Здесь спит, похрапывая, господин Specula Speculans — так вполне может показаться. Но даже у самых жалких составителей диалогов и сочинителей чьих-то судеб бывают такие настроения, какими бы неподобающими, злостно не принимающими в расчёт страдания других эти настроения ни были: иначе сочинителям не выжить. Ведь они проживают не жизнь, а жизни других людей; проезжают не по магистральным путям определённого факта, но, словно «кочующий» учёный без постоянной должности, переезжающий из одного университета в другой, мечутся по стране гипотетических предположений, сквозь все и всяческие прошлые и будущие каждой единицы настоящего. Только одно из всего этого набора может стать тем, что случилось, и тем, что случится, но для этих людей это одно не так уж и важно. Я творю, следовательно, я существую: всё остальное — сон, грёза, хоть и конкретная, и осуществимая. Скорее всего то, что Дэн пытался отыскать в своих зеркалах, было не собственное лицо, а путь сквозь стекло, в Зазеркалье. Этот тип интеллекта находит удовлетворение в том, в чём — как можно себе представить — находит удовлетворение Господь Бог: в непреходящей множественности настоящего, в своих бесконечных возможностях, а не в завершённости, не в совершенстве. В совершенном мире не нашлось бы места для таких писателей — вампиров, спящих с довольной улыбкой на устах, в то время как философы бросаются из окон, мужчины и женщины мучаются, дети умирают от голода, а мир гибнет от собственной алчности и глупости. Если Дэн и улыбался во сне в эту ночь, то потому, что в глубине его подсознания гнездилась уверенность, что в совершенном мире не нашлось бы места и ни для кого другого.

Сплетения
Около девяти меня разбудил голос Жизель из-за двери. Звонила моя «дочь из Лондона». Когда я спустился в холл, Джейн — в халате и домашних туфлях — протянула мне трубку, прикрыв ладонью микрофон:

— Я сказала ей, что случилось.

— Спасибо тебе.

Объявив Каро, что это я, я смотрел вслед Джейн, спускавшейся в кухню.
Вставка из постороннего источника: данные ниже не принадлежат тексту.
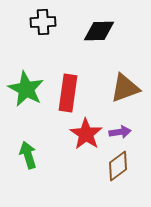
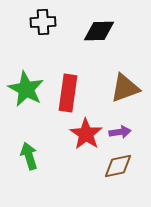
green arrow: moved 1 px right, 1 px down
brown diamond: rotated 24 degrees clockwise
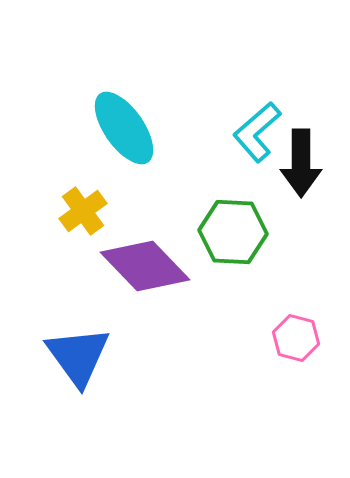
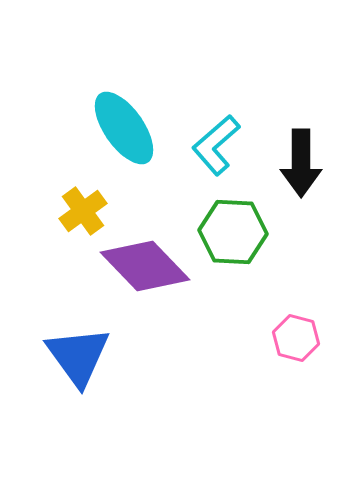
cyan L-shape: moved 41 px left, 13 px down
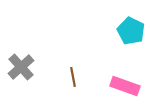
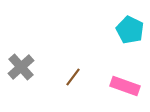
cyan pentagon: moved 1 px left, 1 px up
brown line: rotated 48 degrees clockwise
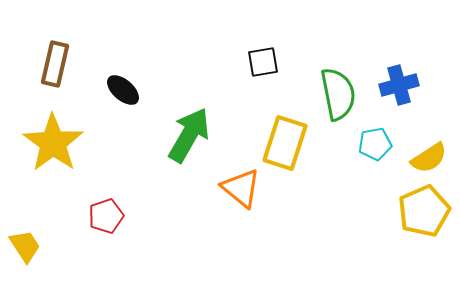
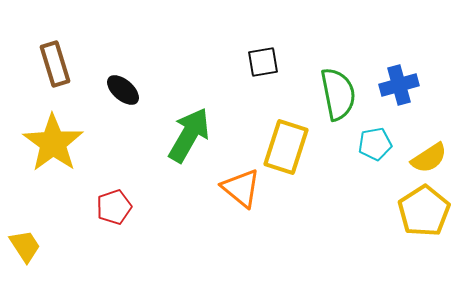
brown rectangle: rotated 30 degrees counterclockwise
yellow rectangle: moved 1 px right, 4 px down
yellow pentagon: rotated 9 degrees counterclockwise
red pentagon: moved 8 px right, 9 px up
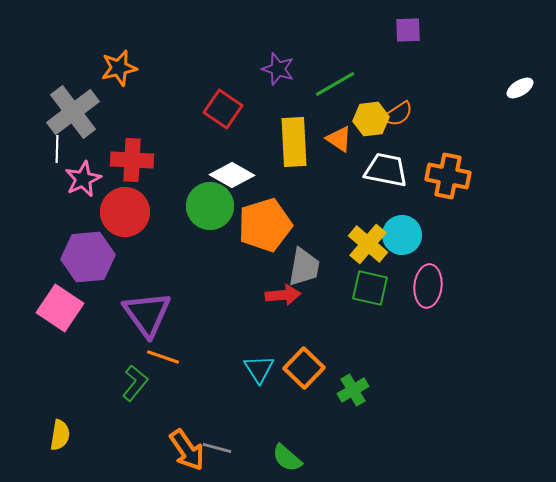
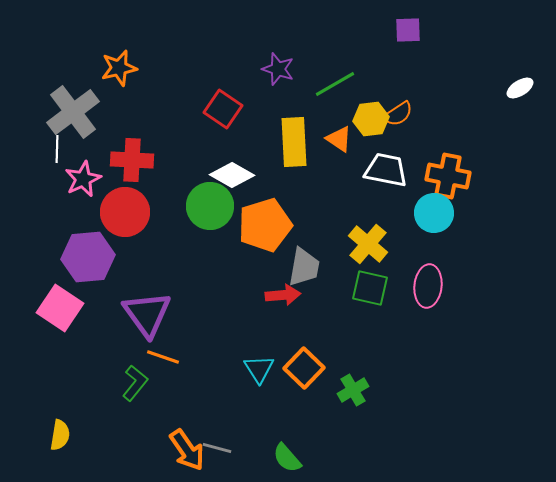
cyan circle: moved 32 px right, 22 px up
green semicircle: rotated 8 degrees clockwise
— Ох, папочка! Это ужасно — для тебя.

— Гораздо меньше, чем для…

— А она…

— Держится очень мужественно.

— Я просто не могла поверить, когда она сказала.

— Я понимаю. — Я сделал свой собственный — краткий и тщательно отцензурированный — отчёт о случившемся: мы встретились, он ни словом не намекнул на это, должно быть, решение было принято довольно давно.

— Всё это так странно. Прямо как будто он только и ждал…

— Я думаю, он и вправду ждал, Каро. — Я замешкался, впервые вдруг осознав, как трудно будет объяснять или, вернее, не объяснять, что же на самом деле произошло. — Встреча со мной, очевидно, была для него завершением чего-то, что ещё оставалось незавершённым. Не нужно думать, что это был акт отчаяния. Я подозреваю, что в гораздо большей степени это был акт облегчения, освобождения. Умиротворения, если хочешь.

Некоторое время она размышляла над моими словами.

— Тётя Джейн говорит — ты вёл себя просто замечательно.

— Что-то сомнительно.

— В её голосе я этого не уловила.

— Мы поговорили. Ты была права.

— Очень рада. — Она помолчала. — Наконец-то. — И добавила: — Хоть что-то.

— Ну и нечего капать на мозги.

— А я и не капаю.

— Ну а ты? Как твои-то дела?

Она помолчала.

— Я опять вчера ходила квартиру смотреть. Вечером. Только теперь мне кажется, что я тебя в беде бросаю.

— Это лишь доказывает, что ничего подобного. Давай соглашайся.

— Ну, на самом деле я сказала, что я её сниму. Мне дали время подумать до завтра. Только…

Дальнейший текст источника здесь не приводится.